--- What you will do ---
Repeat the data below exactly, with every entry included.

Document understanding data:
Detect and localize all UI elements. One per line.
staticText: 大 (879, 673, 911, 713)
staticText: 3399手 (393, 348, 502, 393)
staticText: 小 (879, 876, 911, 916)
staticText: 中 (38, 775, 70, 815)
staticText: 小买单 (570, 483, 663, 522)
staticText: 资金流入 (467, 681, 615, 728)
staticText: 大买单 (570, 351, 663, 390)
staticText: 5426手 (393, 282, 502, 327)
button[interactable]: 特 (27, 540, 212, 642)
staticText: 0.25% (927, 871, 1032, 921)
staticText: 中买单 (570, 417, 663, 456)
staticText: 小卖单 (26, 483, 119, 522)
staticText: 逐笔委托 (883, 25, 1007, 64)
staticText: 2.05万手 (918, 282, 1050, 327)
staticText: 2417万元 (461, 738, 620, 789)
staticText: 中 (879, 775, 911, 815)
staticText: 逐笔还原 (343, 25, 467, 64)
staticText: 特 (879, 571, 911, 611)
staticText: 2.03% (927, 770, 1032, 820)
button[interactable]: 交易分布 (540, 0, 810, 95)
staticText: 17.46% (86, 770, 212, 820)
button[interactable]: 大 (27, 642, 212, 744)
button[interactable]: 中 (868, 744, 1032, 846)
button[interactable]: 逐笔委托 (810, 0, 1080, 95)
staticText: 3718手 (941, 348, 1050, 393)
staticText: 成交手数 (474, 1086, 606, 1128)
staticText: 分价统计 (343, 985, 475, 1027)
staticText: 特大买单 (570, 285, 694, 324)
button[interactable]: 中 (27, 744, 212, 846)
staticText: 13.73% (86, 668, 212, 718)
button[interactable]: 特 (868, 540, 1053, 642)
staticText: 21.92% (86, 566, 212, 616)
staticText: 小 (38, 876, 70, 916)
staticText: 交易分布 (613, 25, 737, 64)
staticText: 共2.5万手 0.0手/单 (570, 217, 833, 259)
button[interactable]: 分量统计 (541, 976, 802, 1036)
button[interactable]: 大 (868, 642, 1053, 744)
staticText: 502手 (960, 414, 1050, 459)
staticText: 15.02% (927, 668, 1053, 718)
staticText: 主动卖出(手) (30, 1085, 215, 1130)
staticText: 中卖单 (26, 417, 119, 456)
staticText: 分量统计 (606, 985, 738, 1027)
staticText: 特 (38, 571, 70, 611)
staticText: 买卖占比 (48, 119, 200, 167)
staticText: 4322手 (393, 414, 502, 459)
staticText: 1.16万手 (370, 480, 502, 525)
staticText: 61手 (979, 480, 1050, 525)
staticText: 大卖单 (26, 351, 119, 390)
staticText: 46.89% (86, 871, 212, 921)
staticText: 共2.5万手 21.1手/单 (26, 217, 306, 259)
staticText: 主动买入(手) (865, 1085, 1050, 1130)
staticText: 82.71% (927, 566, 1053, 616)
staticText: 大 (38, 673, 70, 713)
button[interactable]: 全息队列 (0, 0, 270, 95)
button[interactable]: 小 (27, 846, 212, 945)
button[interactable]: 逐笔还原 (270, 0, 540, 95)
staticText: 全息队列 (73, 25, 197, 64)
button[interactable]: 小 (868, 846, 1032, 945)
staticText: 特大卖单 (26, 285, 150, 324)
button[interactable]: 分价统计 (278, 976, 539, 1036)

--- Answer space ---
Detect and localize all UI elements. One per line.
staticText: 大 (879, 673, 911, 713)
staticText: 3399手 (393, 348, 502, 393)
staticText: 小 (879, 876, 911, 916)
staticText: 中 (38, 775, 70, 815)
staticText: 小买单 (570, 483, 663, 522)
staticText: 资金流入 (467, 681, 615, 728)
staticText: 大买单 (570, 351, 663, 390)
staticText: 5426手 (393, 282, 502, 327)
button[interactable]: 特 (27, 540, 212, 642)
staticText: 0.25% (927, 871, 1032, 921)
staticText: 中买单 (570, 417, 663, 456)
staticText: 小卖单 (26, 483, 119, 522)
staticText: 逐笔委托 (883, 25, 1007, 64)
staticText: 2.05万手 (918, 282, 1050, 327)
staticText: 2417万元 (461, 738, 620, 789)
staticText: 中 (879, 775, 911, 815)
staticText: 逐笔还原 (343, 25, 467, 64)
staticText: 特 (879, 571, 911, 611)
staticText: 2.03% (927, 770, 1032, 820)
button[interactable]: 交易分布 (540, 0, 810, 95)
staticText: 17.46% (86, 770, 212, 820)
button[interactable]: 大 (27, 642, 212, 744)
button[interactable]: 中 (868, 744, 1032, 846)
button[interactable]: 逐笔委托 (810, 0, 1080, 95)
staticText: 3718手 (941, 348, 1050, 393)
staticText: 成交手数 (474, 1086, 606, 1128)
staticText: 分价统计 (343, 985, 475, 1027)
staticText: 特大买单 (570, 285, 694, 324)
button[interactable]: 中 (27, 744, 212, 846)
staticText: 13.73% (86, 668, 212, 718)
button[interactable]: 特 (868, 540, 1053, 642)
staticText: 21.92% (86, 566, 212, 616)
staticText: 小 (38, 876, 70, 916)
staticText: 交易分布 (613, 25, 737, 64)
staticText: 共2.5万手 0.0手/单 (570, 217, 833, 259)
button[interactable]: 分量统计 (541, 976, 802, 1036)
button[interactable]: 大 (868, 642, 1053, 744)
staticText: 502手 (960, 414, 1050, 459)
staticText: 15.02% (927, 668, 1053, 718)
staticText: 主动卖出(手) (30, 1085, 215, 1130)
staticText: 中卖单 (26, 417, 119, 456)
staticText: 分量统计 (606, 985, 738, 1027)
staticText: 特 (38, 571, 70, 611)
staticText: 买卖占比 (48, 119, 200, 167)
staticText: 4322手 (393, 414, 502, 459)
staticText: 1.16万手 (370, 480, 502, 525)
staticText: 61手 (979, 480, 1050, 525)
staticText: 大卖单 (26, 351, 119, 390)
staticText: 46.89% (86, 871, 212, 921)
staticText: 共2.5万手 21.1手/单 (26, 217, 306, 259)
staticText: 主动买入(手) (865, 1085, 1050, 1130)
staticText: 82.71% (927, 566, 1053, 616)
staticText: 大 (38, 673, 70, 713)
button[interactable]: 全息队列 (0, 0, 270, 95)
button[interactable]: 小 (27, 846, 212, 945)
button[interactable]: 逐笔还原 (270, 0, 540, 95)
staticText: 全息队列 (73, 25, 197, 64)
button[interactable]: 小 (868, 846, 1032, 945)
staticText: 特大卖单 (26, 285, 150, 324)
button[interactable]: 分价统计 (278, 976, 539, 1036)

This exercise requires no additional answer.